Requirement.
Gather all lines with "unsere" from the records.
──────────────────────────────
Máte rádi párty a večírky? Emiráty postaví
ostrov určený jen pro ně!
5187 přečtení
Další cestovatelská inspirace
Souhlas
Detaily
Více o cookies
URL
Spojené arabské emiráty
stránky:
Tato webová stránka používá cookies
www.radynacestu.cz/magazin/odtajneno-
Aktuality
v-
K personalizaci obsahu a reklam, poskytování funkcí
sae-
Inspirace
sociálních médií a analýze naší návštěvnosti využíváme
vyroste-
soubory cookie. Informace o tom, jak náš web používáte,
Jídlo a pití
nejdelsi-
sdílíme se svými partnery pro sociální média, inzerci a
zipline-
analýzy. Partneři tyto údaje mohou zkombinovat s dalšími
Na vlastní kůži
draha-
──────────────────────────────
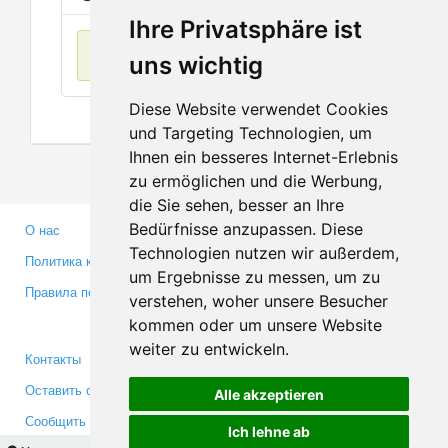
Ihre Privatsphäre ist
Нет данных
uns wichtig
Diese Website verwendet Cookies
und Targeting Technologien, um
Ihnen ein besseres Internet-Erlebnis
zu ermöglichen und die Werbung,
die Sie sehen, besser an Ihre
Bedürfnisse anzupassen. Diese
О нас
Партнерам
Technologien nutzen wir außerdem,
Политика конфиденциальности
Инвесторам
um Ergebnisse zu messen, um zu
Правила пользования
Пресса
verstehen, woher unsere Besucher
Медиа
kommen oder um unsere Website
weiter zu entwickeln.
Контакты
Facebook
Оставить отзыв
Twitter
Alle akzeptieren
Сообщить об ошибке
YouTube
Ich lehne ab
──────────────────────────────
Written response.
verstehen, woher unsere Besucher
kommen oder um unsere Website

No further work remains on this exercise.